**DESCRIPTION OF THE TASK**
Everything in the records below should be printed exactly, except the pictures.

**DATA TO USE**
════════
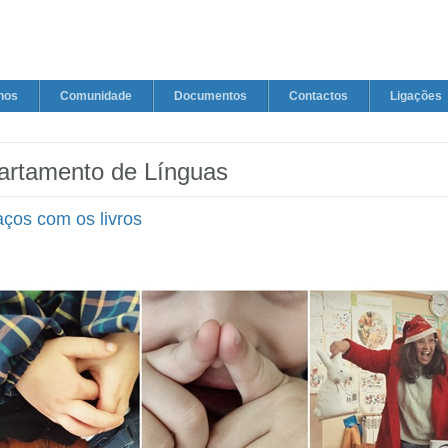
nos
Comunidade
Documentos
Contactos
Ligações
artamento de Línguas
aços com os livros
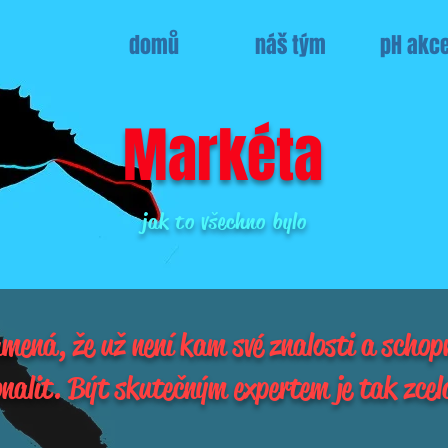
domů
náš tým
pH akc
Markéta
jak to všechno bylo
mená, že už není kam své znalosti a schop
onalit. Být skutečným expertem je tak zce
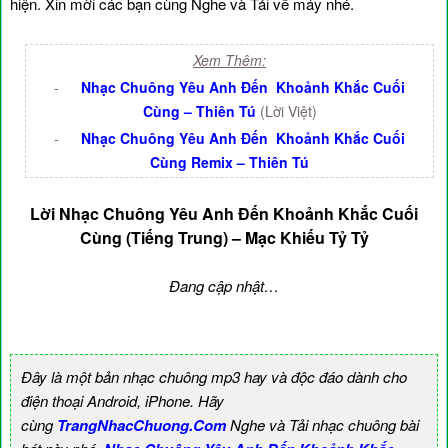
hiện. Xin mời các bạn cùng Nghe và Tải về máy nhé.
Xem Thêm:
-
Nhạc Chuông Yêu Anh Đến Khoảnh Khắc Cuối
Cùng – Thiên Tú
(Lời Việt)
-
Nhạc Chuông Yêu Anh Đến Khoảnh Khắc Cuối
Cùng Remix – Thiên Tú
Lời Nhạc Chuông Yêu Anh Đến Khoảnh Khắc Cuối
Cùng (Tiếng Trung) – Mạc Khiếu Tỷ Tỷ
Đang cập nhật…
Đây là một bản nhạc chuông mp3 hay và độc đáo dành cho
điện thoại Android, iPhone. Hãy
cùng
TrangNhacChuong.Com
Nghe và Tải nhạc chuông bài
════════
**OUTPUT OF THE TASK**
nos
Comunidade
Documentos
Contactos
Ligações
artamento de Línguas
aços com os livros
domů
náš tým
pH akc
Markéta
jak to všechno bylo
mená, že už není kam své znalosti a schop
onalit. Být skutečným expertem je tak zce
hiện. Xin mời các bạn cùng Nghe và Tải về máy nhé.
Xem Thêm:
-
Nhạc Chuông Yêu Anh Đến Khoảnh Khắc Cuối
Cùng – Thiên Tú
(Lời Việt)
-
Nhạc Chuông Yêu Anh Đến Khoảnh Khắc Cuối
Cùng Remix – Thiên Tú
Lời Nhạc Chuông Yêu Anh Đến Khoảnh Khắc Cuối
Cùng (Tiếng Trung) – Mạc Khiếu Tỷ Tỷ
Đang cập nhật…
Đây là một bản nhạc chuông mp3 hay và độc đáo dành cho
điện thoại Android, iPhone. Hãy
cùng
TrangNhacChuong.Com
Nghe và Tải nhạc chuông bài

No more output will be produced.